▶ **Work instruction**: Search the records below for the string "αλλά", and report each line that contains it.

▶ **Entries supplied**:

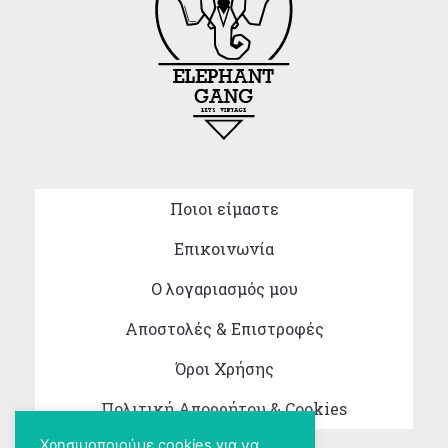
Ποιοι είμαστε
Επικοινωνία
Ο λογαριασμός μου
Αποστολές & Επιστροφές
Όροι Χρήσης
Πολιτική Απορρήτου & Cookies
Χρησιμοποιούμε cookies για να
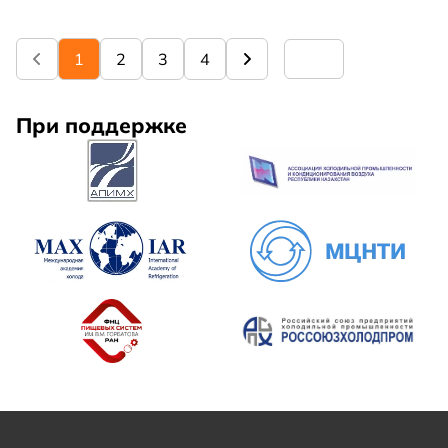
послами STEM, получат доступ к уникальному
ресурсу — наборам LEGO «Собери свой
холодильник». Цель этого проекта —
1
2
3
4
заинтересовать молодых людей «миром холода»,
предлагая им интерактивный способ изучения
холодильной техники.
При поддержке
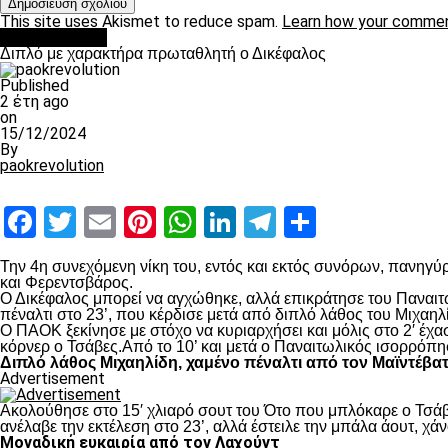
This site uses Akismet to reduce spam.
Learn how your commen
πρωτοσέλιδο
Διπλό με χαρακτήρα πρωταθλητή ο Δικέφαλος
Published
2 έτη ago
on
15/12/2024
By
paokrevolution
Facebook
Twitter
Email
Pinterest
WhatsApp
LinkedIn
Telegram
Μοιραστ
Την 4
η
συνεχόμενη νίκη του, εντός και εκτός συνόρων, πανηγύρ
και Φερεντσβάρος.
Ο Δικέφαλος μπορεί να αγχώθηκε, αλλά επικράτησε του Παναιτω
πέναλτι στο 23’, που κέρδισε μετά από διπλό λάθος του Μιχαηλ
Ο ΠΑΟΚ ξεκίνησε με στόχο να κυριαρχήσει και μόλις στο 2′ έχ
κόρνερ ο Τσάβες.Από το 10’ και μετά ο Παναιτωλικός ισορρόπη
Διπλό λάθος Μιχαηλίδη, χαμένο πέναλτι από τον Μαϊντέβα
Advertisement
Ακολούθησε στο 15′ χλιαρό σουτ του Ότο που μπλόκαρε ο Τσάβε
ανέλαβε την εκτέλεση στο 23’, αλλά έστειλε την μπάλα άουτ, χά
Μοναδική ευκαιρία από τον Λαχούντ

▶ **Reply**:
Ο Δικέφαλος μπορεί να αγχώθηκε, αλλά επικράτησε του Παναιτω
ανέλαβε την εκτέλεση στο 23’, αλλά έστειλε την μπάλα άουτ, χά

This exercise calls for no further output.